++++ DATA EXTRACTS

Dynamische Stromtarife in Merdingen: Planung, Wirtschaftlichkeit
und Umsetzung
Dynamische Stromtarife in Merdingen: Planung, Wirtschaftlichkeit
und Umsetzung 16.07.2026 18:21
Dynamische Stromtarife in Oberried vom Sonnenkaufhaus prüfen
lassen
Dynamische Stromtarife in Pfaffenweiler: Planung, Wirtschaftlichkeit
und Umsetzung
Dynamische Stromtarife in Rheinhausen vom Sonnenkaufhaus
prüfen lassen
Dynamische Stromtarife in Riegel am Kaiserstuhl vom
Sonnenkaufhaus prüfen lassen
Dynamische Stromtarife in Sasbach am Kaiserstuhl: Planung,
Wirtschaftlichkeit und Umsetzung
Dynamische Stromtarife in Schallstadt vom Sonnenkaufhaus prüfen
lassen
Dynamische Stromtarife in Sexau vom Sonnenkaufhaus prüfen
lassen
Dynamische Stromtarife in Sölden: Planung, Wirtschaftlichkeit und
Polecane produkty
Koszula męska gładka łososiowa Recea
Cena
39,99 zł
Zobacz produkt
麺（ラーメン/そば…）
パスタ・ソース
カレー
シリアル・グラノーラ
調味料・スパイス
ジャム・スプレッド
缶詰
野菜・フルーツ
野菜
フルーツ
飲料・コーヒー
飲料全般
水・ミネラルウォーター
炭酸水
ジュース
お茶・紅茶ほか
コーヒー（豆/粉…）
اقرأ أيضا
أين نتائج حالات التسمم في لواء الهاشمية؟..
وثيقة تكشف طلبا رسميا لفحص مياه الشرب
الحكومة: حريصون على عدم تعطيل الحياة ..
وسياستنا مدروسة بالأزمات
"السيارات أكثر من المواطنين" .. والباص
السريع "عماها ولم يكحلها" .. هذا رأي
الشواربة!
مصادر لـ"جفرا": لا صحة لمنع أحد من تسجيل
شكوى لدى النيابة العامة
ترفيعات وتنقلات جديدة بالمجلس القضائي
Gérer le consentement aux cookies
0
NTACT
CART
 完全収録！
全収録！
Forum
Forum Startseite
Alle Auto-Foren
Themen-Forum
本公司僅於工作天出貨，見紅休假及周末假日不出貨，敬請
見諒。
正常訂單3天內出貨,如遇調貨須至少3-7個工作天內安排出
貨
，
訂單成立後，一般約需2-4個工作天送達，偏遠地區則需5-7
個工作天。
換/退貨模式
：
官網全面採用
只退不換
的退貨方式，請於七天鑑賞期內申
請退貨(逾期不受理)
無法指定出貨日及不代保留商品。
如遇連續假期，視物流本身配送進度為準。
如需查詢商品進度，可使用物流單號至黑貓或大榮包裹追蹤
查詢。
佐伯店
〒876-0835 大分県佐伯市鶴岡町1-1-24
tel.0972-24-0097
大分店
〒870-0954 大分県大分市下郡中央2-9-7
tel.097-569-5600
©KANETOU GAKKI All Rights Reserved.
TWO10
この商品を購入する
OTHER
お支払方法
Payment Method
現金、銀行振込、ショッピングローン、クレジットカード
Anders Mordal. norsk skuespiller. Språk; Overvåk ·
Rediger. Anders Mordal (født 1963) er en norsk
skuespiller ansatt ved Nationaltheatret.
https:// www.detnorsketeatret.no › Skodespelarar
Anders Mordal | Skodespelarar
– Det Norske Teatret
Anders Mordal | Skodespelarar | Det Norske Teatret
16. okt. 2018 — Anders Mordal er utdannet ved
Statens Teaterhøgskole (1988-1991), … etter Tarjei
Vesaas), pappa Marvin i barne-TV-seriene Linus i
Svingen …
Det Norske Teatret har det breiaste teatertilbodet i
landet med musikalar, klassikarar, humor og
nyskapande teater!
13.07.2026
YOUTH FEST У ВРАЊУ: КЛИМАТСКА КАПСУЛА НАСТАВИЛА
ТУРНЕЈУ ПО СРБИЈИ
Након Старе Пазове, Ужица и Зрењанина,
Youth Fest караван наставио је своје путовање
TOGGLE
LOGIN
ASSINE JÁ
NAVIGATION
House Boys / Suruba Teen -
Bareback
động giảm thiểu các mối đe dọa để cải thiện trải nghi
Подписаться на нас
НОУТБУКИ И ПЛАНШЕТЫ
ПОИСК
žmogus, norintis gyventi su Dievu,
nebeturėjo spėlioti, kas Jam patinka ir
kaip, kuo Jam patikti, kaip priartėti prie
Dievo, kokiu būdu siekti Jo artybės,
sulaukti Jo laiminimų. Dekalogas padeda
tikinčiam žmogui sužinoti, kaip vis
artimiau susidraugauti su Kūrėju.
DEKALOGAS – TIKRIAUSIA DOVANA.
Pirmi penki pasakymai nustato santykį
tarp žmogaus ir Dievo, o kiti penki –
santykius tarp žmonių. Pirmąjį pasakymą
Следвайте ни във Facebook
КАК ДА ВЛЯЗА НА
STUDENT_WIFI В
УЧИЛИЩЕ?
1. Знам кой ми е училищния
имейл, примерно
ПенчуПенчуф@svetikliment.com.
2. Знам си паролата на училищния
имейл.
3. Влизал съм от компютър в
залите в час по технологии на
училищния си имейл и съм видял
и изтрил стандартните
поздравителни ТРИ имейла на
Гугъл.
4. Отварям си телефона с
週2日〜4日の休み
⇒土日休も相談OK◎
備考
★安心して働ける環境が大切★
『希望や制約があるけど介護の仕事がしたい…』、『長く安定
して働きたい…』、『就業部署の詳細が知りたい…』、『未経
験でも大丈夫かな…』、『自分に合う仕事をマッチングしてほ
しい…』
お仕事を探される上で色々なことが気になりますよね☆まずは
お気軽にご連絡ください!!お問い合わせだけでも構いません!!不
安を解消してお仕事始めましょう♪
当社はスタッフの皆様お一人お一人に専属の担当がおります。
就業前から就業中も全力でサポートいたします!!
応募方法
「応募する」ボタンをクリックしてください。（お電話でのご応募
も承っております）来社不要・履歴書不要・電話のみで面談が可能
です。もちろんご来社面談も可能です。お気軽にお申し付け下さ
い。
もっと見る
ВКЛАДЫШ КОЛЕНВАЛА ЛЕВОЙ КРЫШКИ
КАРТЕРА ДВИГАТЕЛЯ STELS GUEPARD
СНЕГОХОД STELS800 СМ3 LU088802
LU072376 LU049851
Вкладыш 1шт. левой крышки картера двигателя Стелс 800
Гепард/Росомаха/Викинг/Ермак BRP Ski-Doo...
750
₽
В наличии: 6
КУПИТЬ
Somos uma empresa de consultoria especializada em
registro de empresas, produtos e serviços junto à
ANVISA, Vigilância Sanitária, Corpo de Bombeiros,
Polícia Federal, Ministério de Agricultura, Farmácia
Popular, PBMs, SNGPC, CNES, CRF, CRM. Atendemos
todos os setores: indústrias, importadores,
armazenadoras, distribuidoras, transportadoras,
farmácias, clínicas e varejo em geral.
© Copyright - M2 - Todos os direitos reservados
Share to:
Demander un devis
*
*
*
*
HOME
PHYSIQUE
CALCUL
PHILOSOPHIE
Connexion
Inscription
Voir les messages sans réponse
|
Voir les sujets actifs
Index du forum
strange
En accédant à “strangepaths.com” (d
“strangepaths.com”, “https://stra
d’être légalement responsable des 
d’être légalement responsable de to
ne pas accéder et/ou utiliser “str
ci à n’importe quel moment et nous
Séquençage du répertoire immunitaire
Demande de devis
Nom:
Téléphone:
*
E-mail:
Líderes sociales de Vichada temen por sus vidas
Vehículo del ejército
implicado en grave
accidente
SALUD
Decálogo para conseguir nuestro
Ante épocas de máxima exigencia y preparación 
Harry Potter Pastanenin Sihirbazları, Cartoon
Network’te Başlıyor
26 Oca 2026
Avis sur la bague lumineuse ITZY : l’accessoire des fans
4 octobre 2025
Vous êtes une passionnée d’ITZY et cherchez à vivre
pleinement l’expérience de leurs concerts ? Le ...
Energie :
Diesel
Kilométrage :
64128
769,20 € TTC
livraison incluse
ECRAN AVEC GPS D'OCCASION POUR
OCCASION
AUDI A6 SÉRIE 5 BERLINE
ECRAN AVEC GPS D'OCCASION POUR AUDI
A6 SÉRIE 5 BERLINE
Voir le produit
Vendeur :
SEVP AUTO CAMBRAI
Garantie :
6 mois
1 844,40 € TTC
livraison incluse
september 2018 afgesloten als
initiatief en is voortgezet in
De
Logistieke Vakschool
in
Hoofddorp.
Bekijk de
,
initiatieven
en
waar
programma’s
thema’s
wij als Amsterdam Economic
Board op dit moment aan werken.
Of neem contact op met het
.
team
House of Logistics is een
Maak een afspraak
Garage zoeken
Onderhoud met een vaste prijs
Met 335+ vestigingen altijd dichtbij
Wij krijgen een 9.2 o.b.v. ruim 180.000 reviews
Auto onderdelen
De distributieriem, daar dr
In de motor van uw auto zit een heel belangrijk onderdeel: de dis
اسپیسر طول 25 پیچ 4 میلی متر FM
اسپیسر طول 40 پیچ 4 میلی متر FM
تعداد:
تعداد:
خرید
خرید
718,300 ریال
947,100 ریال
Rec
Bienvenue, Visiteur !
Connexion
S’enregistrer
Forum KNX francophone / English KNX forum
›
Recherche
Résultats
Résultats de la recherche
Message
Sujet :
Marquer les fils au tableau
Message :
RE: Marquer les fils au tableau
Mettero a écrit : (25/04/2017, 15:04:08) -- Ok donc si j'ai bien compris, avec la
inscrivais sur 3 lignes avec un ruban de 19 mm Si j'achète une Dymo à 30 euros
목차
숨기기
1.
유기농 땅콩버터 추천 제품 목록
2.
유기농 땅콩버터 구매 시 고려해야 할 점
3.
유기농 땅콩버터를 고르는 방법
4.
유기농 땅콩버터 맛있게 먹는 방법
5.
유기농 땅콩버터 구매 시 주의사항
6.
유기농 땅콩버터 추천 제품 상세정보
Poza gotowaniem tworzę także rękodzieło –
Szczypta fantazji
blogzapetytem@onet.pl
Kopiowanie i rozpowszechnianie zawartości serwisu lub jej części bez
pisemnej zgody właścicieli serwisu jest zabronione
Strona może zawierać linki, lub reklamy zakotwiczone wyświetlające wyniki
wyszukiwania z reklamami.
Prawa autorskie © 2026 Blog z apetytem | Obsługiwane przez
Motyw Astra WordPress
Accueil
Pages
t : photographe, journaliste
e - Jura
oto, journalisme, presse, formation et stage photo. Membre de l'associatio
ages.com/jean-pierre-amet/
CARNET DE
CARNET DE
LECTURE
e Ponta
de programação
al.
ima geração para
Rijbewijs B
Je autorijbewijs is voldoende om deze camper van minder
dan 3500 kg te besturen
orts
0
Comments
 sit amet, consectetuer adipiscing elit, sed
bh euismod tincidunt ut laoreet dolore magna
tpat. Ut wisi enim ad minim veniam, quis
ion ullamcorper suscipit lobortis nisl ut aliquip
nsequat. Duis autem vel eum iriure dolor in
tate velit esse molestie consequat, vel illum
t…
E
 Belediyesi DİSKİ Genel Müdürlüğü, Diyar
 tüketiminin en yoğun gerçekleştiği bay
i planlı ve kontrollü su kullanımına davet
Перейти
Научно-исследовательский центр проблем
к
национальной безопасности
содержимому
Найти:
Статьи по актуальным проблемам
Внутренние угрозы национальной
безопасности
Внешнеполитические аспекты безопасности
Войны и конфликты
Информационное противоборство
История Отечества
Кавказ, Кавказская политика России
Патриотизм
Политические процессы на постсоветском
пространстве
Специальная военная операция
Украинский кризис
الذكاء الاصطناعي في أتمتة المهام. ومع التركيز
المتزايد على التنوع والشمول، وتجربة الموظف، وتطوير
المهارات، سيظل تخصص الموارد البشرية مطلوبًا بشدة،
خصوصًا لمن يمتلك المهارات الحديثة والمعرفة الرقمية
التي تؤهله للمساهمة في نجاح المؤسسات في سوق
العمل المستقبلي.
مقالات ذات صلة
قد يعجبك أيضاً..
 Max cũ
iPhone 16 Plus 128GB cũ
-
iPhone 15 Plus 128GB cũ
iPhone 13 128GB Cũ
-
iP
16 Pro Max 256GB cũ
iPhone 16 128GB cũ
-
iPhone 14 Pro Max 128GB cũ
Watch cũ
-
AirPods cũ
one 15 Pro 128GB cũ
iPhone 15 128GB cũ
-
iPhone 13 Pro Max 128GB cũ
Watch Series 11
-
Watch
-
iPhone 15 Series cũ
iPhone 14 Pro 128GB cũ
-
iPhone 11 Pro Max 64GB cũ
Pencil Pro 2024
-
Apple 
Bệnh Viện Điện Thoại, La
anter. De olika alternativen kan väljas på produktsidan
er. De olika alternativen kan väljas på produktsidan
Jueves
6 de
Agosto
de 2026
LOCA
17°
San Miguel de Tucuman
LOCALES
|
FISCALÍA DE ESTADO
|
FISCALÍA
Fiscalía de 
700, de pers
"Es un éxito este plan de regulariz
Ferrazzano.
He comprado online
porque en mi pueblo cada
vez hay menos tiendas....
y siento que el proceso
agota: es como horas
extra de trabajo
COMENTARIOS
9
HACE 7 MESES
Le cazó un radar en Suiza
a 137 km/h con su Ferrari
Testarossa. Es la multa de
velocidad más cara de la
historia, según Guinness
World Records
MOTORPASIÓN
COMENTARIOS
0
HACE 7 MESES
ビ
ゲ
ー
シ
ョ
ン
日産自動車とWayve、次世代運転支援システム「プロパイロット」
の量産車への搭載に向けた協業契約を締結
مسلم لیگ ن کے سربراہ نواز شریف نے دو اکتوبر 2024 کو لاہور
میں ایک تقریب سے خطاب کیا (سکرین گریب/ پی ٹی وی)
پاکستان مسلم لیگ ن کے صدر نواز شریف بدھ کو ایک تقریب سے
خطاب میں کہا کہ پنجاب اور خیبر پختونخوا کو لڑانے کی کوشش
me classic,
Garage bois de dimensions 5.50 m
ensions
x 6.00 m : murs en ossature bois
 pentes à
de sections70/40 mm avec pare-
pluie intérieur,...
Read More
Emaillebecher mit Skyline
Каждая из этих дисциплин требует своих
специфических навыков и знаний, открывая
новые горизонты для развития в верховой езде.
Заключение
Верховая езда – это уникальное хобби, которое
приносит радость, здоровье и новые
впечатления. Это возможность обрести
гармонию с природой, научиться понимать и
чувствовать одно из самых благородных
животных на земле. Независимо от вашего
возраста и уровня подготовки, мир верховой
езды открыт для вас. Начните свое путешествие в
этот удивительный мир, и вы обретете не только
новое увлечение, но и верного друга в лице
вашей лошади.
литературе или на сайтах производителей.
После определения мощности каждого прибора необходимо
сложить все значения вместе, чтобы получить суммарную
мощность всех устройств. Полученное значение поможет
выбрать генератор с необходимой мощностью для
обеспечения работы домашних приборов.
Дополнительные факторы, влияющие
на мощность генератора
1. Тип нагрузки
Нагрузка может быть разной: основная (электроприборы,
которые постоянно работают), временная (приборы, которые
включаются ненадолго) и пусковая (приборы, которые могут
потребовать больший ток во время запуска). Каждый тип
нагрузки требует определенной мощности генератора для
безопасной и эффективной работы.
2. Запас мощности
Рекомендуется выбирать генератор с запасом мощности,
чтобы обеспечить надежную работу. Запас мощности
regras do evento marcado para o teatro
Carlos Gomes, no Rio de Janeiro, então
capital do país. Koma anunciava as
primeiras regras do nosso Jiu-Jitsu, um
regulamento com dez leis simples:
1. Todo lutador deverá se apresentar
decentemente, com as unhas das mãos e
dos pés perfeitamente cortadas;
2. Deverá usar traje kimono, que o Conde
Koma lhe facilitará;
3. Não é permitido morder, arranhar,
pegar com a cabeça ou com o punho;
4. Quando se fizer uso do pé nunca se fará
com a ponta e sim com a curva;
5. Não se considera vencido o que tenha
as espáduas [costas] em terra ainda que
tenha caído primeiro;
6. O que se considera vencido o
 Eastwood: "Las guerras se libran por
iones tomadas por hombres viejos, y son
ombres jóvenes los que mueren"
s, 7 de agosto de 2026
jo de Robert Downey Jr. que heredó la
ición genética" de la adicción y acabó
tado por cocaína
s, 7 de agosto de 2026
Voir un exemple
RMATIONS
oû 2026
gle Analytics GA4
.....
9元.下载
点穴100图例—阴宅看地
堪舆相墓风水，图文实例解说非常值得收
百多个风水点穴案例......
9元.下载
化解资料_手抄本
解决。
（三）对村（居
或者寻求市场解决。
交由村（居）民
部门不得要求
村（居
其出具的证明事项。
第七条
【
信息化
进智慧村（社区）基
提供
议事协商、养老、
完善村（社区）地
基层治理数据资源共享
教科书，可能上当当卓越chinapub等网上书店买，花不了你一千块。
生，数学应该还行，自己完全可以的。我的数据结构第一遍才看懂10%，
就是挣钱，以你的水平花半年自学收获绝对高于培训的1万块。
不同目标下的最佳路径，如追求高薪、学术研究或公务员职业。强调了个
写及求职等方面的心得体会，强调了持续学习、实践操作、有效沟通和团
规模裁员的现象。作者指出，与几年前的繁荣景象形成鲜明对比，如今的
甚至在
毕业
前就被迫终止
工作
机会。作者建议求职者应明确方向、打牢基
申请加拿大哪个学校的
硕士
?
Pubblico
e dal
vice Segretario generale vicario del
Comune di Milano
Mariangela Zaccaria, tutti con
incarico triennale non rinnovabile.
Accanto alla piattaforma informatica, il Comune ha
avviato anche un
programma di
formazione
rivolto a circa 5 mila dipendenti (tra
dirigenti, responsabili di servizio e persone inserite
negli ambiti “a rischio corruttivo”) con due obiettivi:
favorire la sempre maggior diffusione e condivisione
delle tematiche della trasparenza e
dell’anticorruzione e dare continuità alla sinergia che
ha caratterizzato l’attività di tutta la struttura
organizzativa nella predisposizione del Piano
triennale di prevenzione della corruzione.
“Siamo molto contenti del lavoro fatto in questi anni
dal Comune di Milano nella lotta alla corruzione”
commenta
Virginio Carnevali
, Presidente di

++++++++

PROBLEM STATEMENT:
Return all lines above that mention the word "olika".

SOLUTION FOR THIS EXERCISE:
anter. De olika alternativen kan väljas på produktsidan
er. De olika alternativen kan väljas på produktsidan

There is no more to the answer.